Diante do caso, o Instituto Humanitas360 realizou uma articulação que envolveu a Defensoria Pública, o Tribunal de Justiça e a Secretaria de Administração Penitenciária do Estado do Maranhão, além da direção da Unidade Prisional de Ressocialização Feminina (UPFEM) de São Luís. A Ouvidoria do Ministério dos Povos Indígenas e a Fundação Nacional dos Povos Indígenas também foram acionadas, bem como as representações da FUNAI no estado e na capital maranhense. Esta costura institucional permitiu que os direitos da mulher Guajajara fossem observados. Depois de ter concedida a liberdade provisória, ela agora cumpre medidas cautelares enquanto aguarda julgamento em povoado no município de Amarante do Maranhão, para onde retornou com apoio do H360.
“Gostaria de deixar o meu agradecimento a todos os envolvidos e os entes públicos, sem os quais nós não conseguiríamos tal resultado”, diz Patrícia Villela Marino, presidente do Instituto Humanitas360. Para ela, esta costura demonstra o lugar reservado à filantropia estratégica de mudança de paradigmas. “Foi o trabalho de uma instituição da sociedade civil organizada que articulou os Poderes e cumpriu a sua função naquilo que os Poderes não podiam. Cumpriu a sua função de negociadora, de acolhedora de direitos, mas também de compreensão da limitação do Poder Público em muitas situações”, diz.
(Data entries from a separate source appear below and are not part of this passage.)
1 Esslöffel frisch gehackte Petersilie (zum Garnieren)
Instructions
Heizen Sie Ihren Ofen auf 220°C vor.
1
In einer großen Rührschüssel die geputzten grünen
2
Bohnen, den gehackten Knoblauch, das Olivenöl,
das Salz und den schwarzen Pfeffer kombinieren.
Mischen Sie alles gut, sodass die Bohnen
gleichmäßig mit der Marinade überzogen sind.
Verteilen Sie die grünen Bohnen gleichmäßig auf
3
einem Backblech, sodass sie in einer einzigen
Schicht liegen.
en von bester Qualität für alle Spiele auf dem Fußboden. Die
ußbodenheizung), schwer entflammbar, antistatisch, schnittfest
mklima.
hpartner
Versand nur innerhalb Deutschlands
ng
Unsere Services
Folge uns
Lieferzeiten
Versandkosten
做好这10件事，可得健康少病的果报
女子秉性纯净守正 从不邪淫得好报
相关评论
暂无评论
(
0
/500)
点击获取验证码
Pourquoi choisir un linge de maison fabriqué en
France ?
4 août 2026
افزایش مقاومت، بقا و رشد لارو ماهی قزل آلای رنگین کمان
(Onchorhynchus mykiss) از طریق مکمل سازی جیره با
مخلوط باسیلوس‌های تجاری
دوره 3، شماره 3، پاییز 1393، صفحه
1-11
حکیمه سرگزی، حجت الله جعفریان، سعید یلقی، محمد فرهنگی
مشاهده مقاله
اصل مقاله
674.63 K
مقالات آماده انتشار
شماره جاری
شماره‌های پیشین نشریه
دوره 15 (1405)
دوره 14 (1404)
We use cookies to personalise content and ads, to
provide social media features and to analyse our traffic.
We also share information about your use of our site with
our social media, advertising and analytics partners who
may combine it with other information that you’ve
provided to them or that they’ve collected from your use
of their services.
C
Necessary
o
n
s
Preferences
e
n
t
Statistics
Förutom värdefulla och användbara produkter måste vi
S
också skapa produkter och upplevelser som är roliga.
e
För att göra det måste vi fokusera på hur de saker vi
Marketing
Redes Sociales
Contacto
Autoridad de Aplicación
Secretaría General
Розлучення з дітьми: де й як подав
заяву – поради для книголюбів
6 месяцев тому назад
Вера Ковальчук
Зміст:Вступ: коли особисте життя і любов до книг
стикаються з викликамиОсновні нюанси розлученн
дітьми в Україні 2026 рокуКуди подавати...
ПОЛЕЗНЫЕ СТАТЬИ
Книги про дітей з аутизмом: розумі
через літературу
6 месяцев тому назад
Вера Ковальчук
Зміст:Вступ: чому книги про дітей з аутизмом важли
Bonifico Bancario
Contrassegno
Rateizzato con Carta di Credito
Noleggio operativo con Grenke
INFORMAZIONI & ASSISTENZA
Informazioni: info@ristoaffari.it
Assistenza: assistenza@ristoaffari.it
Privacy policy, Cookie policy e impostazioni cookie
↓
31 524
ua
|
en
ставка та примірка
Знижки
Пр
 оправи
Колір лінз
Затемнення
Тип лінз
A presidente do H360 também ressalta aspectos de gênero no caso. “Ela é um exemplo de uma pessoa que ainda em processo de investigação foi condenada por um crime que talvez não tenha cometido – e por outro do qual talvez seria vítima: feminicídio”, reflete. “Quantas são as mulheres no Brasil acusadas de um crime que, se bem observadas pelos operadores do direito, na verdade seriam vítimas de abuso ou de feminicídio?”
Segundo Higor Cauê, diretor do Humanitas360, este é um caso paradigmático: “Discutir o aprisionamento de corpos de pessoas indígenas requer avanços e mudanças de paradigma das políticas criminais e penitenciárias. E não nos furtamos de tal debate. Antes de tudo, reconhecemos sua identidade, costumes e cultura.” Segundo Cauê, a mulher Guajajara não poderia ter sido tratada como uma pessoa branca pela Justiça. “Não dá para aceitar o tratamento. É preciso respeito e adequação das leis para casos como esse, especialmente pela reparação histórica e proteção dos direitos e garantias fundamentais dos povos indigenas e comunidades tribais. É fazer a lei funcionar proporcionalmente à dignidade humana de todas e todos – e dos nossos ancestrais, que chegaram primeiro.”
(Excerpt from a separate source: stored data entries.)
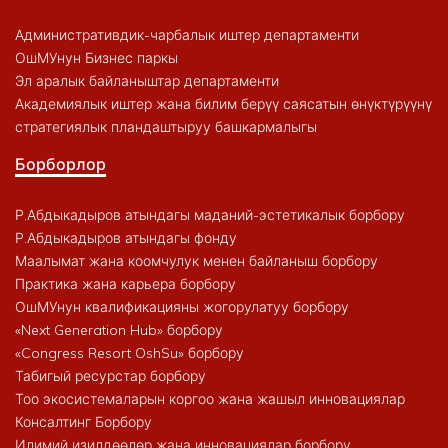
Административдик-чарбалык иштер департаменти
ОшМУнун Бизнес паркы
Эл аралык байланыштар департаменти
Академиялык иштер жана билим берүү саясатын өнүктүрүүнү
стратегиялык пландаштыруу башкармалыгы
Борборлор
Р.Абдыкадыров атындагы маданий-эстетикалык борбору
Р.Абдыкадыров атындагы фонду
Маалымат жана коомчулук менен байланыш борбору
Практика жана карьера борбору
ОшМУнун квалификацияны жогорулатуу борбору
«Next Generation Hub» борбору
«Congress Resort OshSu» борбору
Табигый ресурстар борбору
Тоо экосистемаларын коргоо жана жашыл инновациялар
Консалтинг Борбору
Илимий изилдөөлөр жана инновациялар борбору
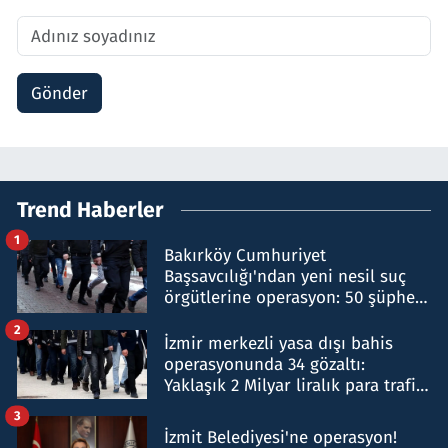
Gönder
Trend Haberler
1
Bakırköy Cumhuriyet
Başsavcılığı'ndan yeni nesil suç
örgütlerine operasyon: 50 şüpheli
hakkında gözaltı kararı
2
İzmir merkezli yasa dışı bahis
operasyonunda 34 gözaltı:
Yaklaşık 2 Milyar liralık para trafiği
tespit edildi
3
İzmit Belediyesi'ne operasyon!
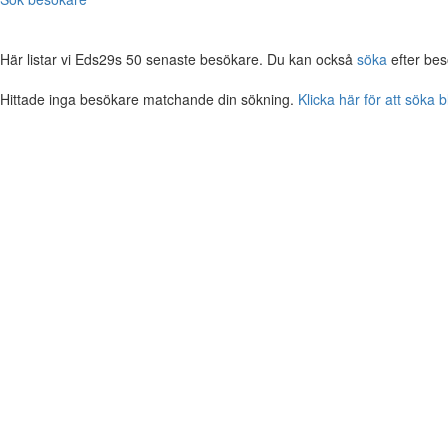
Här listar vi Eds29s 50 senaste besökare. Du kan också
söka
efter bes
Hittade inga besökare matchande din sökning.
Klicka här för att söka 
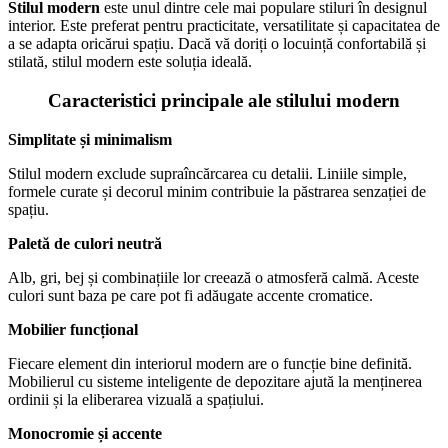
Stilul modern
este unul dintre cele mai populare stiluri în designul
interior. Este preferat pentru practicitate, versatilitate și capacitatea de
a se adapta oricărui spațiu. Dacă vă doriți o locuință confortabilă și
stilată, stilul modern este soluția ideală.
Caracteristici principale ale stilului modern
Simplitate și minimalism
Stilul modern exclude supraîncărcarea cu detalii. Liniile simple,
formele curate și decorul minim contribuie la păstrarea senzației de
spațiu.
Paletă de culori neutră
Alb, gri, bej și combinațiile lor creează o atmosferă calmă. Aceste
culori sunt baza pe care pot fi adăugate accente cromatice.
Mobilier funcțional
Fiecare element din interiorul modern are o funcție bine definită.
Mobilierul cu sisteme inteligente de depozitare ajută la menținerea
ordinii și la eliberarea vizuală a spațiului.
Monocromie și accente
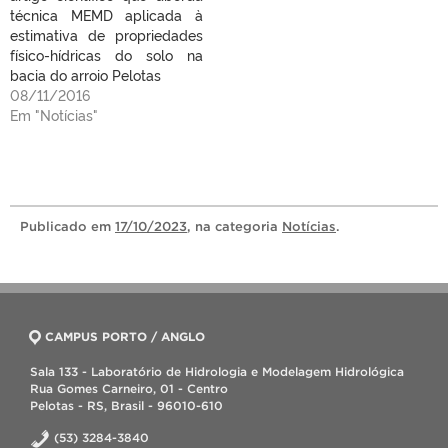
técnica MEMD aplicada à
estimativa de propriedades
físico-hídricas do solo na
bacia do arroio Pelotas
08/11/2016
Em "Notícias"
Publicado
em
17/10/2023
, na categoria
Notícias
.
CAMPUS PORTO / ANGLO
Sala 133 - Laboratório de Hidrologia e Modelagem Hidrológica
Rua Gomes Carneiro, 01 - Centro
Pelotas - RS, Brasil - 96010-610
(53) 3284-3840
Em visita ao Maranhão no momento de soltura da mulher indígena, Patrícia Villela Marino entrou em contato com Almir Suruí, cacique-geral do povo Paiter Suruí. A liderança enviou a seguinte mensagem para a mulher Guajajara: “Parente, eu conheci a sua história através da minha amiga Patrícia Villela Marino. Quero dizer que estou muito feliz que você saiu de onde estava e está caminhando hoje para a sua aldeia. Quero dizer para a sua comunidade fazer uma grande reflexão da sua história e receber você bem. Porque é assim que a gente constrói uma sociedade justa: reconhecendo os erros, avaliando os erros e consertando os erros.”
O povo Paiter Suruí já recebeu a equipe do H360 em visita ao Território Indigena Sete de Setembro, entre os estados de Rondônia e Mato Grosso, dando início a uma amizade cívica entre o Instituto e o povo liderado por Almir Suruí. Através do PDR Fundo Filantrópico, criado por Patrícia Villela Marino com o filho Daniel e o marido Ricardo para organizar as ações filantrópicas da família, os Paiter Suruí já receberam apoio em projetos como a instalação de centrais de água tratada, em parceria com a startup de impacto socioambiental Água Camelo.